Action item: In how many lines of the records does "année" appear? Answer with one number.

Records to process:
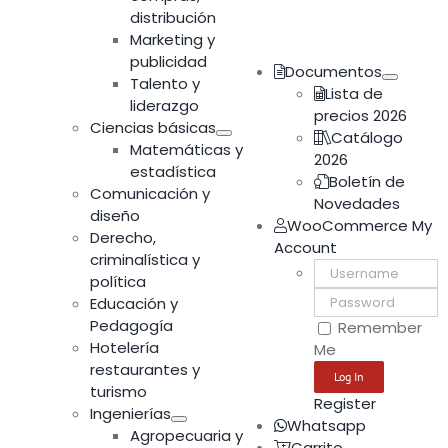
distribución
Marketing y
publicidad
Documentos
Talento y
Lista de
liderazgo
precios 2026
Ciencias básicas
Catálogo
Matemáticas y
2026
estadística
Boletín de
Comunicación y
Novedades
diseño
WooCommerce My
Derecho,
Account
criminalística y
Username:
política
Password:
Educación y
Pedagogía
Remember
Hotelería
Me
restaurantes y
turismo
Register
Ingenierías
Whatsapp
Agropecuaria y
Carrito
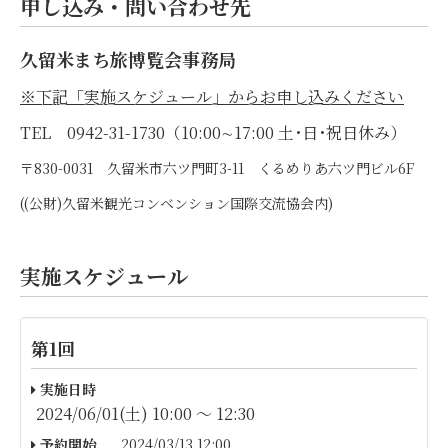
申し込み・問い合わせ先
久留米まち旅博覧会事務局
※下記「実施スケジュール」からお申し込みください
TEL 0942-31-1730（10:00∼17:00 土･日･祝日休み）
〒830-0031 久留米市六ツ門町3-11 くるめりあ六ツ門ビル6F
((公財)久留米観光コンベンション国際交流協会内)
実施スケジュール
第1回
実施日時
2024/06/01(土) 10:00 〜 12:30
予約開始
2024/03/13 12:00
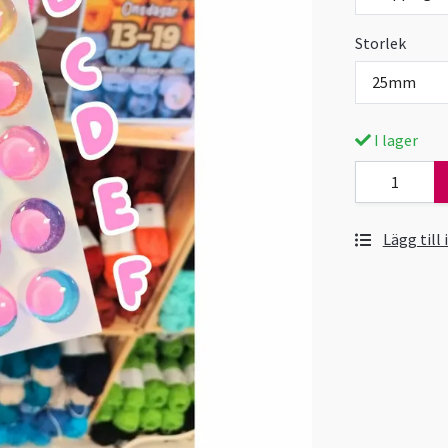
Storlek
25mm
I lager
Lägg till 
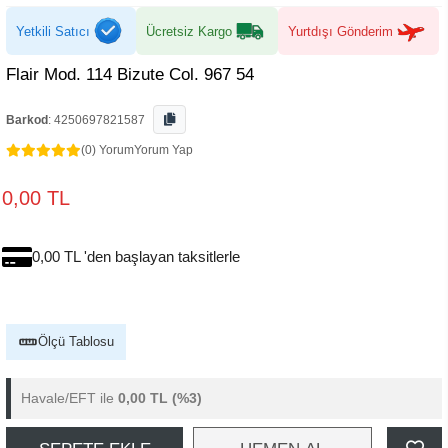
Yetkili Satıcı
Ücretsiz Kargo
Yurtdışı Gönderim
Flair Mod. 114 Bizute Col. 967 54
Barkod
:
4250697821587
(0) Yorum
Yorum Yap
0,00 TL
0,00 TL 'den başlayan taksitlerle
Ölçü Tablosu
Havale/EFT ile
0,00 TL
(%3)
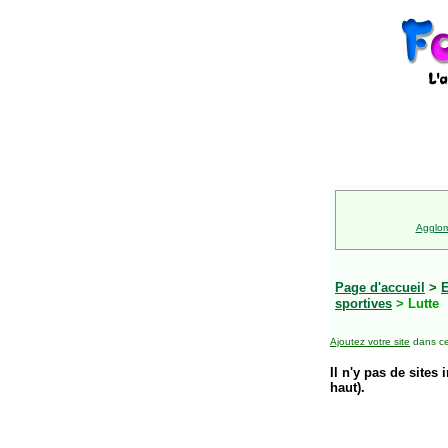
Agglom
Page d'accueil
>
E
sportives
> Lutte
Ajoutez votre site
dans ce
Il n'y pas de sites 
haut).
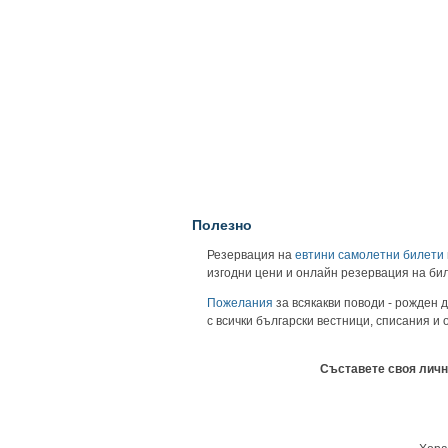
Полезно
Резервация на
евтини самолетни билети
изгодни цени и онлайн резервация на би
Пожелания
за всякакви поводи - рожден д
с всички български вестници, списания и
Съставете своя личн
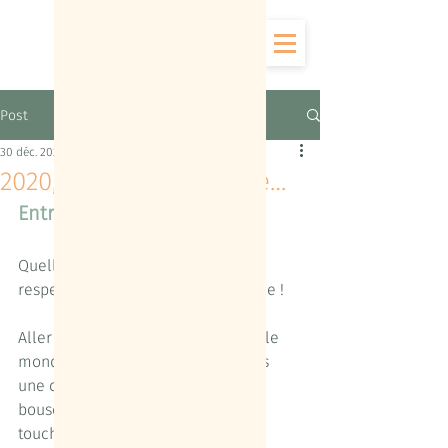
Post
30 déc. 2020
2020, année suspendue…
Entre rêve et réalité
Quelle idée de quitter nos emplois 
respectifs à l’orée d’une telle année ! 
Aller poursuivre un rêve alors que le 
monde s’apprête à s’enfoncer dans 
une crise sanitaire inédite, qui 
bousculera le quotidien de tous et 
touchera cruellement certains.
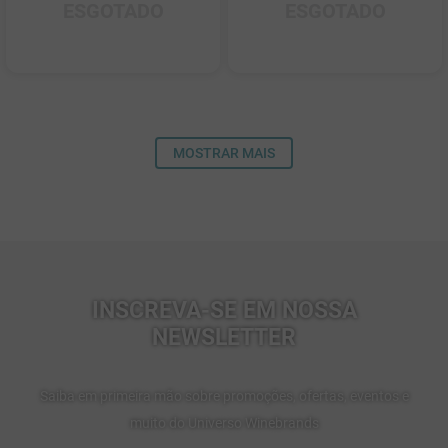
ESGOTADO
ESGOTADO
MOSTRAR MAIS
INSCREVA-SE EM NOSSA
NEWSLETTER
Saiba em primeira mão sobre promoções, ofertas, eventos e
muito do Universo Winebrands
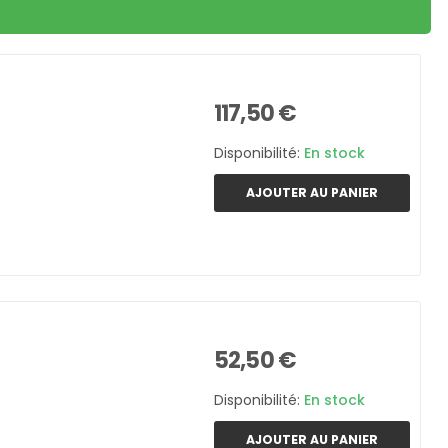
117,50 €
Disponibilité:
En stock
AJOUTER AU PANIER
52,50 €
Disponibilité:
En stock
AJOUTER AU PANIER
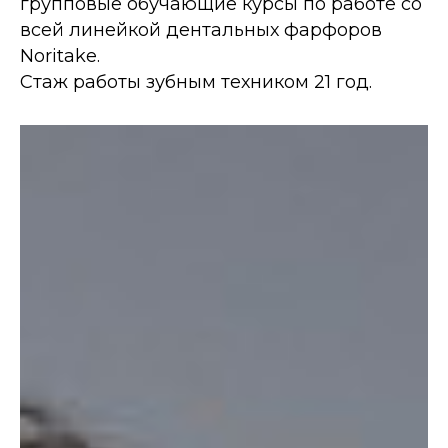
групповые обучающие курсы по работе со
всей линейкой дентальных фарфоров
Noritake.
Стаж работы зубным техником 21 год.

---

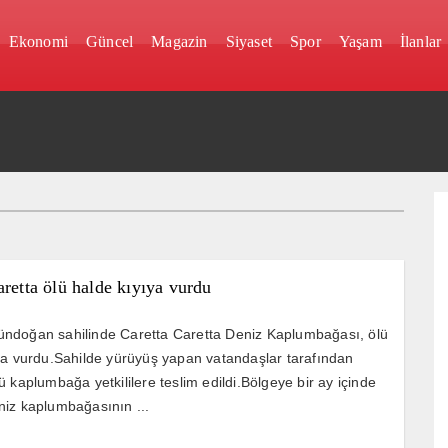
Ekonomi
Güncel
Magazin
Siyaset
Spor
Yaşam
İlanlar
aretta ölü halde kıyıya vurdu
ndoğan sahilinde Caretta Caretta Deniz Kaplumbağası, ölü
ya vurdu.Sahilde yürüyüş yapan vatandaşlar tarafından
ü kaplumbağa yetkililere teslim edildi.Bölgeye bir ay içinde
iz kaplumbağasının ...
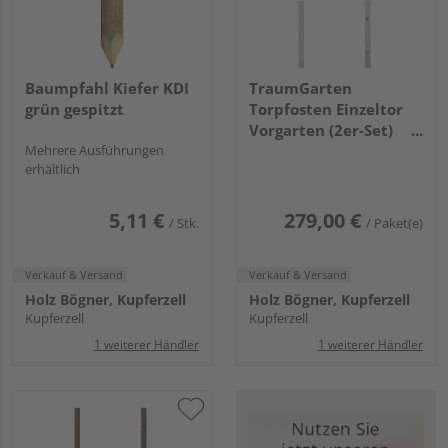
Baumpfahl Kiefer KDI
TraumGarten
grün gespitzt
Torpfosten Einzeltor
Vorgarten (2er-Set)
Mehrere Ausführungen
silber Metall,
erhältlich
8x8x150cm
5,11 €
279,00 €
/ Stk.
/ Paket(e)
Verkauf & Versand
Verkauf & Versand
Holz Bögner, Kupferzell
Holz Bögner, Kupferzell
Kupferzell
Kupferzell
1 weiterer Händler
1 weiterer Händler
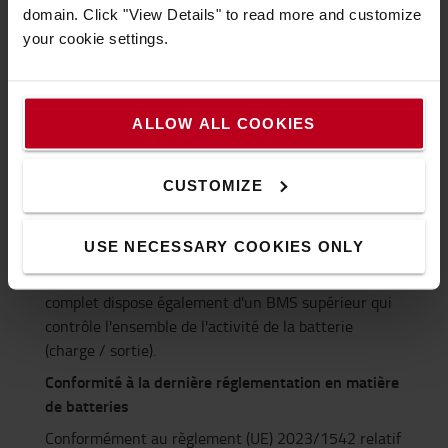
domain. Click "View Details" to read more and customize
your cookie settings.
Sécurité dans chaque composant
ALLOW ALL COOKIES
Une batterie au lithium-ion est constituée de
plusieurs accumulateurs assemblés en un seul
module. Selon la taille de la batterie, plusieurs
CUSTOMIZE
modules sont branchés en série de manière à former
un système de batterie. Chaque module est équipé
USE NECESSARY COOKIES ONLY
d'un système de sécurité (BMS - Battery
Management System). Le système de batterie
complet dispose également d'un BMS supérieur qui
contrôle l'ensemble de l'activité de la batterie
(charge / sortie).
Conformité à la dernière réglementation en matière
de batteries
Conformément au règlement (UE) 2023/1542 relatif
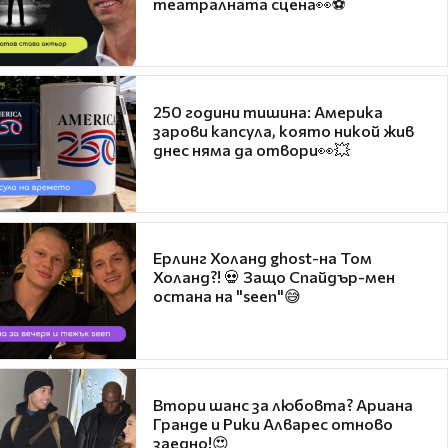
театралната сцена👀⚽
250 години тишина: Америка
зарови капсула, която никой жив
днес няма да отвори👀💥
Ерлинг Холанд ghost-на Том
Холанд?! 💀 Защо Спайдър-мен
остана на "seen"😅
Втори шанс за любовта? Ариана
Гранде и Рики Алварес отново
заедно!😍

Task result: 2